As a globally renowned fast-chain restaurant brand, Yoshinoya has been attracting much attention, a Japanese beef and rice specialty restaurant, founded in 1899, opened its first branch in Japan's Tsukiji fish market. Its signature beef rice has won the hearts of many customers, but this year Yoshinoya's performance is not good, July 28 but rumors of? Yoshinoya will close 150 stores? s news, intends to close about 150 stores worldwide, which closed stores, but also involves a lot of overseas markets, including some Chinese stores. The person in charge said that Yoshinoya currently has about 3,300 stores around the world***, of which there are more than 1,000 stores overseas***, and China accounts for more than 60% of them. The planned closure of overseas stores will also involve the Chinese market. As for the specific number of stores to be closed in China and information on their locations, the person in charge said he was not in a position to disclose at this time.
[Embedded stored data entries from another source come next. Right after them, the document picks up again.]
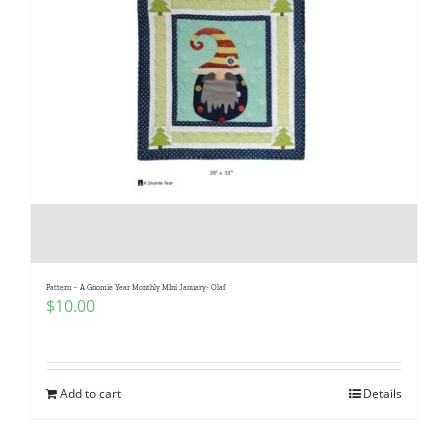
Pattern – A Gnomie Year Monthly MIni January- Olaf
$
10.00
Add to cart
Details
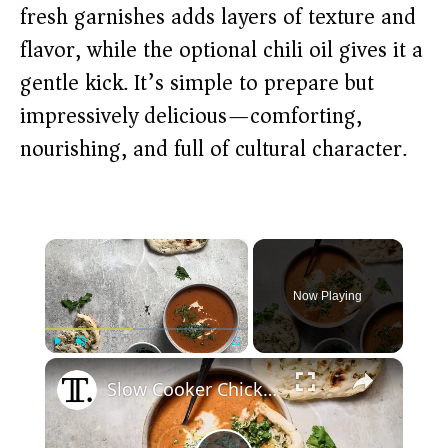
fresh garnishes adds layers of texture and
flavor, while the optional chili oil gives it a
gentle kick. It’s simple to prepare but
impressively delicious—comforting,
nourishing, and full of cultural character.
×
Now Playing
×
Play
Unmute
Fullscreen
Slow Cooker Chicken Tikka Masala Soup Recipe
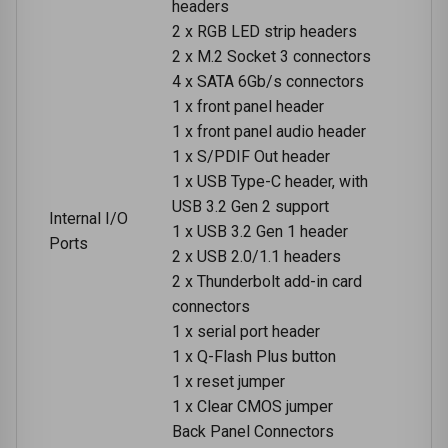
headers
2 x RGB LED strip headers
2 x M.2 Socket 3 connectors
4 x SATA 6Gb/s connectors
1 x front panel header
1 x front panel audio header
1 x S/PDIF Out header
1 x USB Type-C header, with
USB 3.2 Gen 2 support
Internal I/O
1 x USB 3.2 Gen 1 header
Ports
2 x USB 2.0/1.1 headers
2 x Thunderbolt add-in card
connectors
1 x serial port header
1 x Q-Flash Plus button
1 x reset jumper
1 x Clear CMOS jumper
Back Panel Connectors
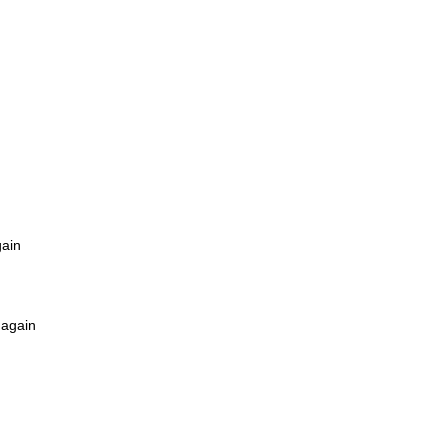
gain
 again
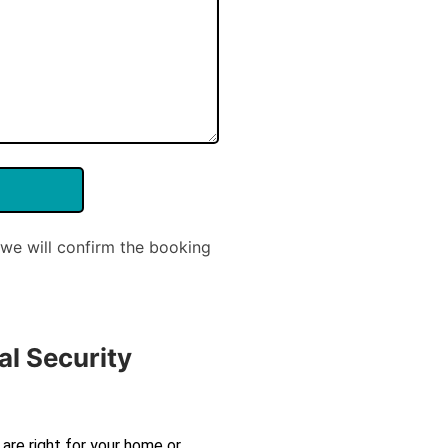
we will confirm the booking
al Security
are right for your home or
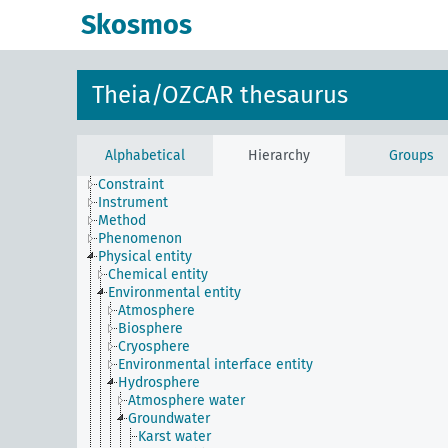
Skosmos
Theia/OZCAR thesaurus
Alphabetical
Hierarchy
Groups
Constraint
Instrument
Method
Phenomenon
Physical entity
Chemical entity
Environmental entity
Atmosphere
Biosphere
Cryosphere
Environmental interface entity
Hydrosphere
Atmosphere water
Groundwater
Karst water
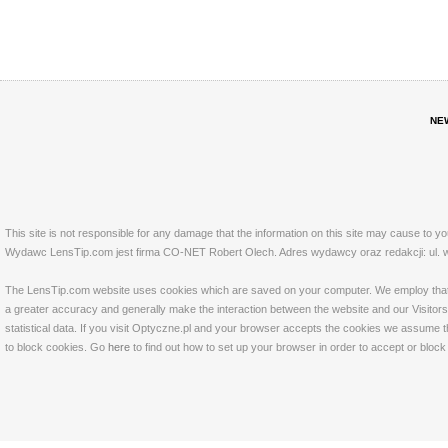
NE
This site is not responsible for any damage that the information on this site may cause to y
Wydawc LensTip.com jest firma CO-NET Robert Olech. Adres wydawcy oraz redakcji: ul. w
The LensTip.com website uses cookies which are saved on your computer. We employ that tech
a greater accuracy and generally make the interaction between the website and our Visitors 
statistical data. If you visit Optyczne.pl and your browser accepts the cookies we assume t
to block cookies. Go
here
to find out how to set up your browser in order to accept or bloc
Yoshinoya's large-scale store closures are mainly due to the sharp deterioration of business conditions under the epidemic. Because people eat out much less frequently during emergencies, the impact on the restaurant industry has been huge, even in a country as hygiene-conscious as Japan. Currently, thousands of stores in Japan are shutting down or shortening their operating hours, resulting in an accumulated loss of 4 billion yen already from March to May this year, and a loss of 9 billion yen (about RMB 600 million) is expected for the whole fiscal year. On the other hand, due to the Japanese public's high degree of love for Yoshinoya, the price of its signature product, beef rice, has also been popularly compared to the price of ? the weathervane of the Japanese economy? , which has remained stable in terms of price and generally does not easily increase or decrease prices, Yoshinoya eventually had no choice but to close some stores to reduce costs. The head of the company said that in the future, it will also reduce fixed expenses and increase revenue by cutting shareholder dividends and encouraging headquarters staff to work from home. Of course, Yoshinoya's dilemma is only a microcosm of the Japanese restaurant industry under the epidemic.
A lot of restaurants have also started to change their menus and push takeout to seek transformation under the predicament, and some have even made their classic dishes into frozen food for sale as a way to seek self-help.